= Beginning of Section =
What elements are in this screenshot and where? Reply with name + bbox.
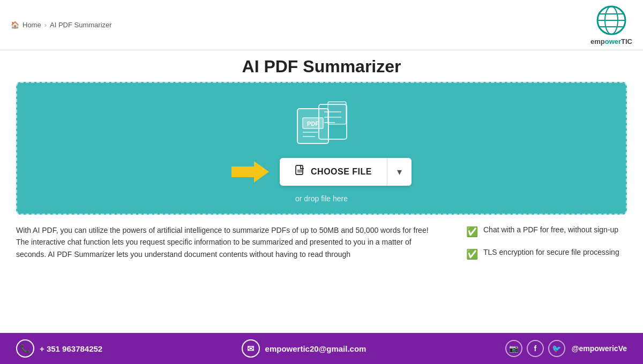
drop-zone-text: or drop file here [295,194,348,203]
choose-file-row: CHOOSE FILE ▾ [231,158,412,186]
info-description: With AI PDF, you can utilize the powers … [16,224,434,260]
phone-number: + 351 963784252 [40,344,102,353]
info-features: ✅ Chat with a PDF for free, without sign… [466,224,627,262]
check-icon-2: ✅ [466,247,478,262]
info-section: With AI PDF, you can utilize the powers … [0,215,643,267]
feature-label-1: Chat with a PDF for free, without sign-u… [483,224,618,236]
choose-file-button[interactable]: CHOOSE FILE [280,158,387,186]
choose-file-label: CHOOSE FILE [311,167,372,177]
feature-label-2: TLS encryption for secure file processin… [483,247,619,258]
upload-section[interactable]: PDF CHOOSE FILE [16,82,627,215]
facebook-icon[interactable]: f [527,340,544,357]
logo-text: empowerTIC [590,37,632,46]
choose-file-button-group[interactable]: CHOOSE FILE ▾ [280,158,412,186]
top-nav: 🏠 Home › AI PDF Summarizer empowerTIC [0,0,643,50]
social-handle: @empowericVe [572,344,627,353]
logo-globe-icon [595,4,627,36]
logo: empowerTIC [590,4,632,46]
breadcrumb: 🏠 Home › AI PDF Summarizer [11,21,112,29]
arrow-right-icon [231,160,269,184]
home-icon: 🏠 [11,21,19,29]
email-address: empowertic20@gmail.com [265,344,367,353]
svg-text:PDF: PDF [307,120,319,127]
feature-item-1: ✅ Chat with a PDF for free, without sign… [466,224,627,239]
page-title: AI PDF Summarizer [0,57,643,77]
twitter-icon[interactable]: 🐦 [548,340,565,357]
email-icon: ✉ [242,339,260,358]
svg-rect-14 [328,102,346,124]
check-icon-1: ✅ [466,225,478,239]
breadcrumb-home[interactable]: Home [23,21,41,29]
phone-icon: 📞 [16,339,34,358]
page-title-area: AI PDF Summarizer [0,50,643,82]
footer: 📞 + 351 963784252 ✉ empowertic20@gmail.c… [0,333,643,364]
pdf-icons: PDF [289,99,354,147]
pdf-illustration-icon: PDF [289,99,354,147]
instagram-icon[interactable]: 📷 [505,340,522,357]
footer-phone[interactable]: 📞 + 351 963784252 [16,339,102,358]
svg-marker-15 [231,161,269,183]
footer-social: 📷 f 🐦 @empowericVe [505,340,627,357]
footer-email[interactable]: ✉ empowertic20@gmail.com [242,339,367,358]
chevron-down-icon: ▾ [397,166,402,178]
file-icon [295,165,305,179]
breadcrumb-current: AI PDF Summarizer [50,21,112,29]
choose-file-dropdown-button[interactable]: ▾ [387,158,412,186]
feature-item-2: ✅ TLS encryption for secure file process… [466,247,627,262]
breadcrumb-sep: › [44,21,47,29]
= End of Section =
*Description of the task*
Transcribe every entry word for word, excluding images.

*Reply*
What elements are in this screenshot and where? Reply with name + bbox.
drop-zone-text: or drop file here [295,194,348,203]
choose-file-row: CHOOSE FILE ▾ [231,158,412,186]
info-description: With AI PDF, you can utilize the powers … [16,224,434,260]
phone-number: + 351 963784252 [40,344,102,353]
info-features: ✅ Chat with a PDF for free, without sign… [466,224,627,262]
check-icon-2: ✅ [466,247,478,262]
info-section: With AI PDF, you can utilize the powers … [0,215,643,267]
feature-label-1: Chat with a PDF for free, without sign-u… [483,224,618,236]
choose-file-button[interactable]: CHOOSE FILE [280,158,387,186]
choose-file-label: CHOOSE FILE [311,167,372,177]
feature-label-2: TLS encryption for secure file processin… [483,247,619,258]
upload-section[interactable]: PDF CHOOSE FILE [16,82,627,215]
facebook-icon[interactable]: f [527,340,544,357]
logo-text: empowerTIC [590,37,632,46]
choose-file-button-group[interactable]: CHOOSE FILE ▾ [280,158,412,186]
top-nav: 🏠 Home › AI PDF Summarizer empowerTIC [0,0,643,50]
social-handle: @empowericVe [572,344,627,353]
logo-globe-icon [595,4,627,36]
logo: empowerTIC [590,4,632,46]
breadcrumb: 🏠 Home › AI PDF Summarizer [11,21,112,29]
arrow-right-icon [231,160,269,184]
home-icon: 🏠 [11,21,19,29]
email-address: empowertic20@gmail.com [265,344,367,353]
svg-text:PDF: PDF [307,120,319,127]
feature-item-1: ✅ Chat with a PDF for free, without sign… [466,224,627,239]
page-title: AI PDF Summarizer [0,57,643,77]
twitter-icon[interactable]: 🐦 [548,340,565,357]
email-icon: ✉ [242,339,260,358]
svg-rect-14 [328,102,346,124]
check-icon-1: ✅ [466,225,478,239]
breadcrumb-home[interactable]: Home [23,21,41,29]
phone-icon: 📞 [16,339,34,358]
page-title-area: AI PDF Summarizer [0,50,643,82]
footer: 📞 + 351 963784252 ✉ empowertic20@gmail.c… [0,333,643,364]
pdf-icons: PDF [289,99,354,147]
pdf-illustration-icon: PDF [289,99,354,147]
instagram-icon[interactable]: 📷 [505,340,522,357]
footer-phone[interactable]: 📞 + 351 963784252 [16,339,102,358]
svg-marker-15 [231,161,269,183]
footer-social: 📷 f 🐦 @empowericVe [505,340,627,357]
footer-email[interactable]: ✉ empowertic20@gmail.com [242,339,367,358]
chevron-down-icon: ▾ [397,166,402,178]
file-icon [295,165,305,179]
breadcrumb-current: AI PDF Summarizer [50,21,112,29]
choose-file-dropdown-button[interactable]: ▾ [387,158,412,186]
feature-item-2: ✅ TLS encryption for secure file process… [466,247,627,262]
breadcrumb-sep: › [44,21,47,29]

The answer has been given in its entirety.